From 227f5fa06f085db3d3a42e9efc463e917d281b27 Mon Sep 17 00:00:00 2001
From: Alexander Spies <alexander.spies@elastic.co>
Date: Mon, 28 Apr 2025 13:50:08 +0200
Subject: [PATCH] ESQL: Fix count optimization with pushable union types
 (#127225)

When pushing down STATS count(field::type) to Lucene for a union-typed field, use the correct field name in the Lucene query and not the synthetic attribute name $$field$converted_to$type.
---
 docs/changelog/127225.yaml                    |  6 ++
 .../src/main/resources/union_types.csv-spec   | 67 +++++++++++++++++++
 .../xpack/esql/action/EsqlCapabilities.java   |  6 ++
 .../local/ReplaceMissingFieldWithNull.java    |  6 +-
 .../physical/local/PushStatsToSource.java     |  8 ++-
 5 files changed, 88 insertions(+), 5 deletions(-)
 create mode 100644 docs/changelog/127225.yaml

diff --git a/docs/changelog/127225.yaml b/docs/changelog/127225.yaml
new file mode 100644
index 0000000000000..b161a5c40bfdf
--- /dev/null
+++ b/docs/changelog/127225.yaml
@@ -0,0 +1,6 @@
+pr: 127225
+summary: Fix count optimization with pushable union types
+area: ES|QL
+type: bug
+issues:
+ - 127200
diff --git a/x-pack/plugin/esql/qa/testFixtures/src/main/resources/union_types.csv-spec b/x-pack/plugin/esql/qa/testFixtures/src/main/resources/union_types.csv-spec
index 8b19bc589fcff..aa08799943ade 100644
--- a/x-pack/plugin/esql/qa/testFixtures/src/main/resources/union_types.csv-spec
+++ b/x-pack/plugin/esql/qa/testFixtures/src/main/resources/union_types.csv-spec
@@ -393,6 +393,73 @@ count:long | @timestamp:date
          0 | 2023-10-23T13:50:00.000Z
 ;
 
+multiIndexIpStatsNonPushableCount
+// Could be pushed to Lucene if we knew whether ip fields are single valued or not.

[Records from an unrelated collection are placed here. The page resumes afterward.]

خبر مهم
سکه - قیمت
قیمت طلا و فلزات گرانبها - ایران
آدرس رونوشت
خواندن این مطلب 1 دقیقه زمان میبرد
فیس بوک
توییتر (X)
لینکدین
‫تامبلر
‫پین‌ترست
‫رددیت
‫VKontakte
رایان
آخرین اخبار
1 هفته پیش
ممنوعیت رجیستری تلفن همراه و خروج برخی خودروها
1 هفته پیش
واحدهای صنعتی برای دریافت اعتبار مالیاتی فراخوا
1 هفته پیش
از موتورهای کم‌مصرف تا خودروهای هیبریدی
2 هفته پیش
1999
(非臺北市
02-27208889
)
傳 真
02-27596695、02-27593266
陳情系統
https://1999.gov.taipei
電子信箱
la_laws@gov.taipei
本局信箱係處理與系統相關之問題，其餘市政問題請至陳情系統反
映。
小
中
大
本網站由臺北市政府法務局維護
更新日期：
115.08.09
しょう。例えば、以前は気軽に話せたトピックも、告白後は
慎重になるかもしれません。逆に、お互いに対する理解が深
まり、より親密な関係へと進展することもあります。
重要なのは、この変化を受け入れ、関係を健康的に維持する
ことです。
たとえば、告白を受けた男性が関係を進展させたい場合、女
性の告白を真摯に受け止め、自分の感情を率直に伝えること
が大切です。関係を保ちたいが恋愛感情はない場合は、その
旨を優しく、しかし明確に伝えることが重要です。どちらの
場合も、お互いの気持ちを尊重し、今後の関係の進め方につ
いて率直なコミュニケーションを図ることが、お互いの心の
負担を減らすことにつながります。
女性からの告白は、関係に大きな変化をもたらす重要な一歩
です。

+// May still be pushed down on multi-node environments if a node has only the index where client_ip is keyword.
+required_capability: union_types
+required_capability: fix_count_pushdown_for_union_types
+
+FROM sample_data, sample_data_str
+| STATS count=count(client_ip::ip)
+;
+
+count:long
+14
+;
+
+multiIndexIpStatsNonPushableCountEval
+// Could be pushed to Lucene if we knew whether ip fields are single valued or not.
+// May still be pushed down on multi-node environments if a node has only the index where client_ip is keyword.
+required_capability: union_types
+required_capability: fix_count_pushdown_for_union_types
+
+FROM sample_data, sample_data_str
+| EVAL client_ip = client_ip::ip
+| STATS count=count(client_ip)
+;
+
+count:long
+14
+;
+
+multiIndexIpStatsNonPushableCountWithFilter
+// Currently not pushable: has 2 aggs and we don't consider multi-typed fields aggregatable.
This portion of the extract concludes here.